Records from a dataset
********
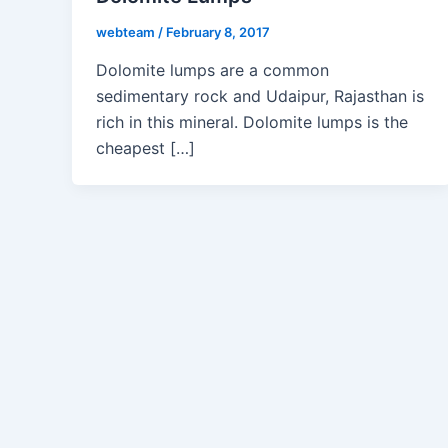
webteam
/
February 8, 2017
Dolomite lumps are a common
sedimentary rock and Udaipur, Rajasthan is
rich in this mineral. Dolomite lumps is the
cheapest […]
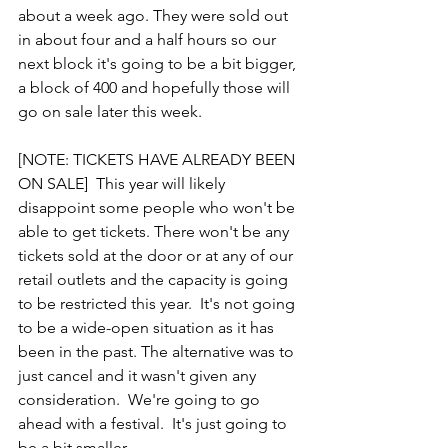
about a week ago. They were sold out 
in about four and a half hours so our 
next block it's going to be a bit bigger, 
a block of 400 and hopefully those will 
go on sale later this week.  
[NOTE: TICKETS HAVE ALREADY BEEN 
ON SALE]  This year will likely 
disappoint some people who won't be 
able to get tickets. There won't be any 
tickets sold at the door or at any of our 
retail outlets and the capacity is going 
to be restricted this year.  It's not going 
to be a wide-open situation as it has 
been in the past. The alternative was to 
just cancel and it wasn't given any 
consideration.  We're going to go 
ahead with a festival.  It's just going to 
be a bit smaller,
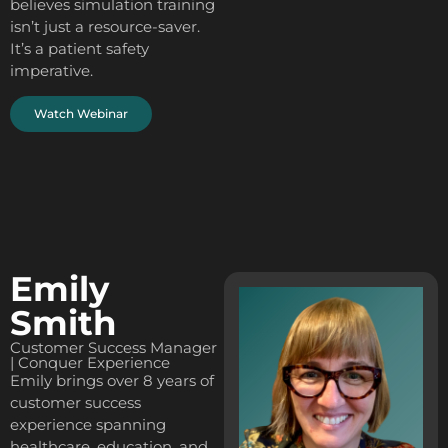
believes simulation training
isn’t just a resource-saver.
It’s a patient safety
imperative.
Watch Webinar
Emily
Smith
Customer Success Manager
| Conquer Experience
Emily brings over 8 years of
customer success
experience spanning
healthcare, education, and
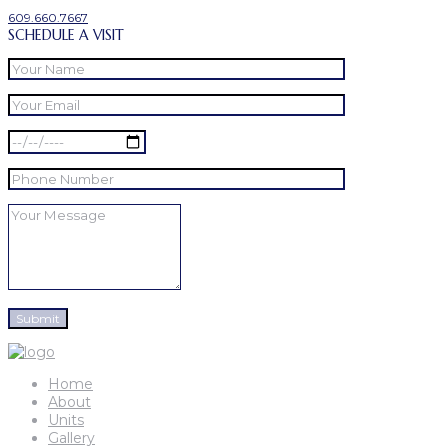
609.660.7667
SCHEDULE A VISIT
Home
About
Units
Gallery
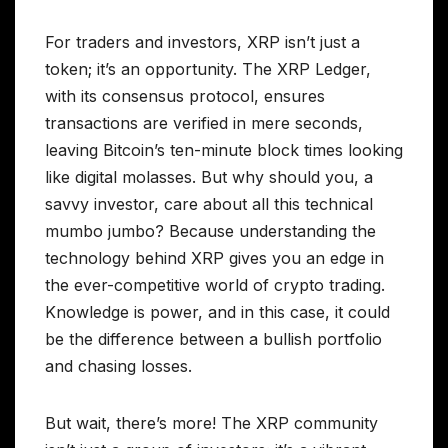
For traders and investors, XRP isn’t just a
token; it’s an opportunity. The XRP Ledger,
with its consensus protocol, ensures
transactions are verified in mere seconds,
leaving Bitcoin’s ten-minute block times looking
like digital molasses. But why should you, a
savvy investor, care about all this technical
mumbo jumbo? Because understanding the
technology behind XRP gives you an edge in
the ever-competitive world of crypto trading.
Knowledge is power, and in this case, it could
be the difference between a bullish portfolio
and chasing losses.
But wait, there’s more! The XRP community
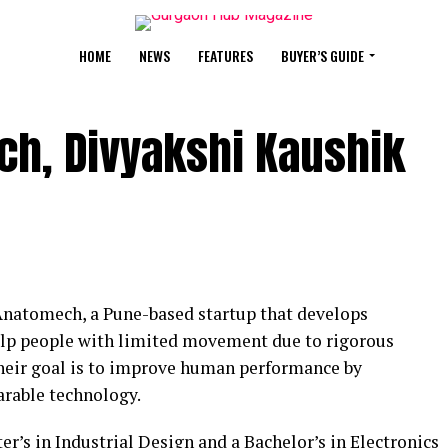
HOME
NEWS
FEATURES
BUYER’S GUIDE
ch, Divyakshi Kaushik
Anatomech, a Pune-based startup that develops
elp people with limited movement due to rigorous
. Their goal is to improve human performance by
arable technology.
r’s in Industrial Design and a Bachelor’s in Electronics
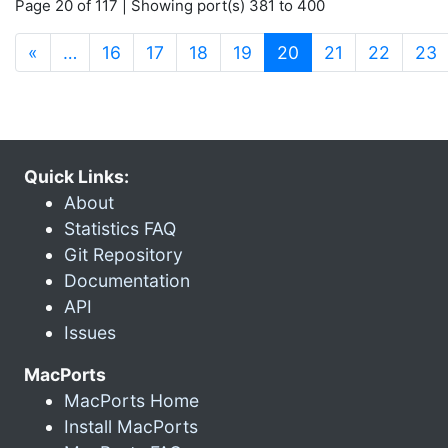
Page 20 of 117 | Showing port(s) 381 to 400
(current)
«
…
16
17
18
19
20
21
22
23
Quick Links:
About
Statistics FAQ
Git Repository
Documentation
API
Issues
MacPorts
MacPorts Home
Install MacPorts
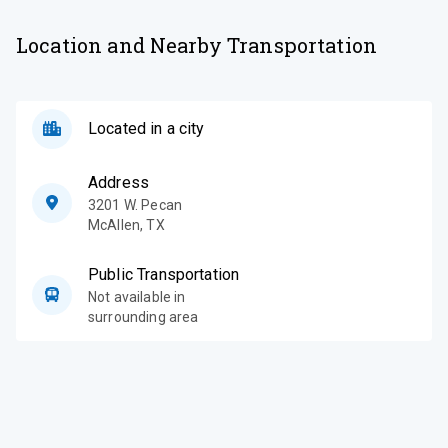
Location and Nearby Transportation
Located in a city
Address
3201 W. Pecan
McAllen
,
TX
Public Transportation
Not available in
surrounding area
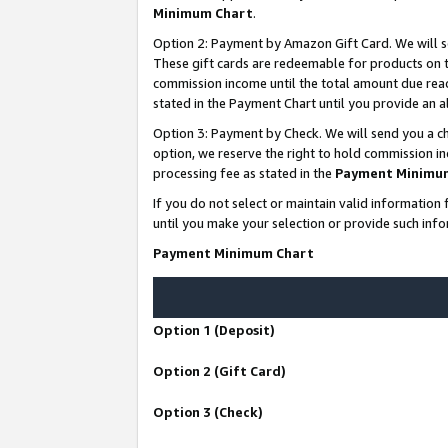
Minimum Chart
.
Option 2: Payment by Amazon Gift Card. We will s
These gift cards are redeemable for products on th
commission income until the total amount due rea
stated in the Payment Chart until you provide an
Option 3: Payment by Check. We will send you a ch
option, we reserve the right to hold commission i
processing fee as stated in the
Payment Minimu
If you do not select or maintain valid informati
until you make your selection or provide such info
Payment Minimum Chart
Option 1 (Deposit)
Option 2 (Gift Card)
Option 3 (Check)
********
▸ TASK PROMPT: For every line above that includes the word "Dolomite", return the line.

▸ EXERCISE ANSWER:
Dolomite lumps are a common
rich in this mineral. Dolomite lumps is the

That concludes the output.